By Rev. Trey Lyon
“Go to jail together?”
I had heard it too, and the fifth grader sitting next to me, coloring his picture of Dr. Martin Luther King Jr., cocked his head to the side and looked at me. The truth is I had never noticed the phrase. “I have a dream today” that part I knew. “That one day every valley shall be exalted and the crooked places made straight.” I knew that part too–it’s Isaiah, after all.
“With this faith we will be able to work together, to pray together, to struggle together, to go to jail together, to stand up for freedom together, knowing that we will be free one day.” That sounded good–but “go to jail together?”
Somehow I missed that one over the years.
Antonio had heard it too. “Yeah–go to jail together.” I said. “You know, like how people had to fight for their rights–sit-ins at lunch counters–or even the way people protest now to get their voice heard.”
“Oh yeah” Antonio said, in a voice loud enough to startle the third grader next to him. “I remember learning about that. Why would people do that?”
I said they did it because they believed in something. Because sometimes the law is not right–it’s not just. And when the law is not just, the right thing to do is to draw attention to the right thing and work to change the wrong–even if it means breaking the law. I told him about my friend who was recently arrested for courageously trying to draw attention to a politician’s long history of racist statements and actions.
I told him what I thought was the right answer, but I was telling myself that too. I knew we should pray together, work together, struggle together–but go to jail together?
I had never noticed that before–perhaps because I didn’t want to notice. Maybe that’s getting too psychological, but Dr. King was fascinated by psychology. In a speech at Western Michigan University in 1963 he spoke of the necessity for psychology to identify and rectify maladjustment, especially among children. But as the Dreamer was wont to do, he didn’t stop there, but turned that idea saying that with regard to many things he hoped he remained firmly maladjusted.
“I say very honestly that I never intend to become adjusted to segregation and discrimination. I never intend to become adjusted to religious bigotry. I never intend to adjust myself to economic conditions that will take necessities from the many to give luxuries to the few.”
This would be the genesis of one of his set pieces–that to be a true person of conscience, much less a citizen of the Kingdom of God, one must be always “maladjusted to injustice.” King turns to his favorite prophet, Amos, calling for the creation of a new organization: “The International Association for the Advancement of Creative Maladjustment.”

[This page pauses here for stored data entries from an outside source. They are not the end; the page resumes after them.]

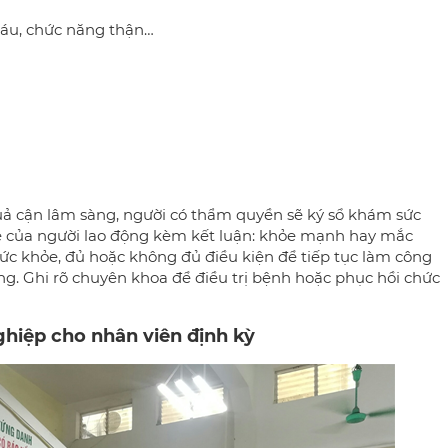
máu, chức năng thận…
ả cận lâm sàng, người có thẩm quyền sẽ ký sổ khám sức
e của người lao động kèm kết luận: khỏe mạnh hay mắc
 sức khỏe, đủ hoặc không đủ điều kiện để tiếp tục làm công
g. Ghi rõ chuyên khoa để điều trị bệnh hoặc phục hồi chức
hiệp cho nhân viên định kỳ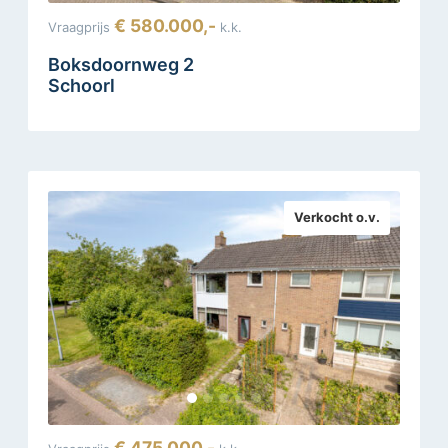
€ 580.000,-
Vraagprijs
k.k.
Boksdoornweg 2
Schoorl
Verkocht o.v.
€ 475.000,-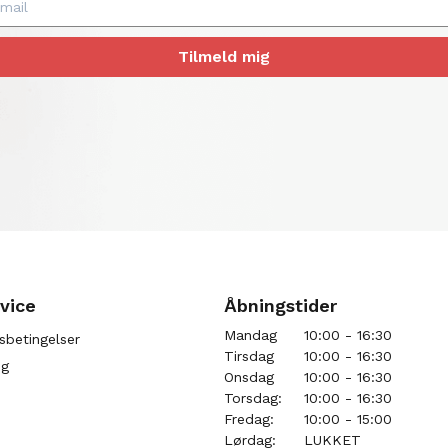
Tilmeld mig
vice
Åbningstider
Mandag
10:00 - 16:30
sbetingelser
Tirsdag
10:00 - 16:30
ng
Onsdag
10:00 - 16:30
Torsdag:
10:00 - 16:30
Fredag:
10:00 - 15:00
Lørdag:
LUKKET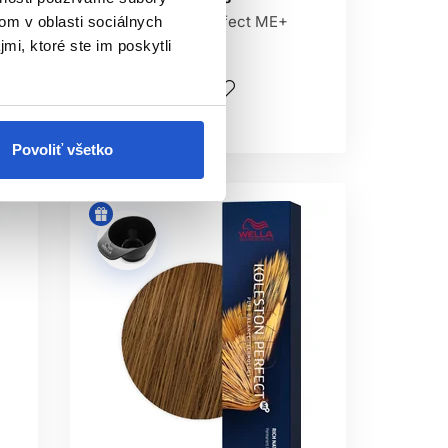
Wella Koleston Perfect ME+
om v oblasti sociálnych
vhodný prirodzený odtieň.
mi, ktoré ste im poskytli
9.75 €
ALERGIU?
Kúpiť
ii farbu nepoužívajte bez odborného
Skladom ㅤ
Povoliť všetko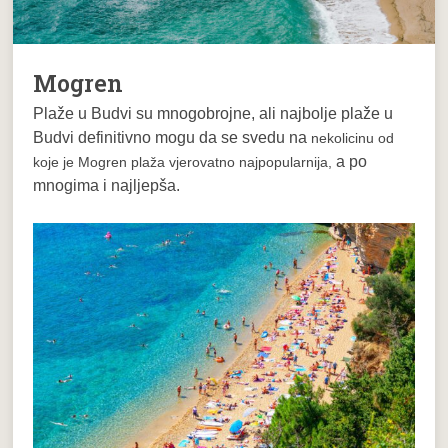
Mogren
Plaže u Budvi su mnogobrojne, ali najbolje plaže u
Budvi definitivno mogu da se svedu na
nekolicinu od
a po
koje je Mogren plaža vjerovatno najpopularnija,
mnogima i najljepša.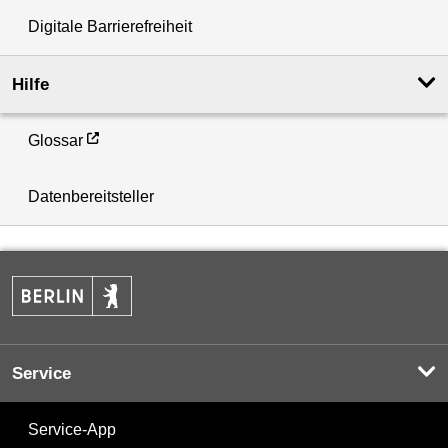
Digitale Barrierefreiheit
Hilfe
Glossar
Datenbereitsteller
Service
Service-App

A few weeks ago I preached on Amos and was struck by the image of the plumb line. My dad and granddad are both engineers, so I was about 14 when I saw an odd looking paperweight in my dad’s study that I later found out was an antique plumb bob used by my great grandfather to build homes and a couple of stone churches. Dad explained how the plumb bob worked–how it had been used to build the pyramids of Egypt, the Parthenon in Greece, cathedrals across Europe, and the rock house of my forefathers in North Georgia.
Amos says God was establishing a plumb line among God’s people–a standard of justice by which all human standards of justice must be measured. King channeled that same imagery–in his speech about creative maladjustment in Michigan and in his more famous dream interpretation on the Washington Mall.
When it comes to the prophets, we tend to remember the beautiful images–justice rolling down like waters, dreams of children holding hands–righteousness like flowing streams, tables of brother and sisterhood. But that wasn’t the prophets whole message, whether they hail from Tekoa or Sweet Auburn.
In King’s case, the creatively maladjusted one stood in the shadow of Washington’s monument- a shadow that still bears silent witness to the 123 slaves our most famous founder owned-and in front of the Great Emancipator. In that space between the greats he dares speak to that history–the promissory note of freedom and equality for all–taking the allegorical read of the Founders over the literalist–that the freedom was intended for all, not just the five-fifths folks.
King says the promissory note has been returned “insufficient funds.” America’s check has bounced. The prophet says that hopes for peace will not come before justice, promising that those who “hope that the Negro will blow off steam and now be content will be in for a rude awakening if that nation returns to business as usual.” This, too, is Dr. King. It’s harder to imagine it on a postage stamp, or recited at the elementary school assembly, but if we take the dream as canon, we must also take the reckoning.
There cannot be justice unless it is God’s justice. Anything else is a leaning house, a crooked frame. The prophets know that and they call us to it. They calls us to a holy maladjustment at the justice of our culture because, as the plumb line knows gravity, we too know a higher law.
That higher law calls us to pray together, to work together and yes, to go to jail together. It means asking questions about why the jail is there in the the first place and why some folks are long term residents while others get out freer than a Monopoly game. We ought to hold the plumb line up the jail house…and the school house…and the court house…and the White House. And if it doesn’t square up, well–the International Association for the Advancement of Creative Maladjustment always welcomes new chapters.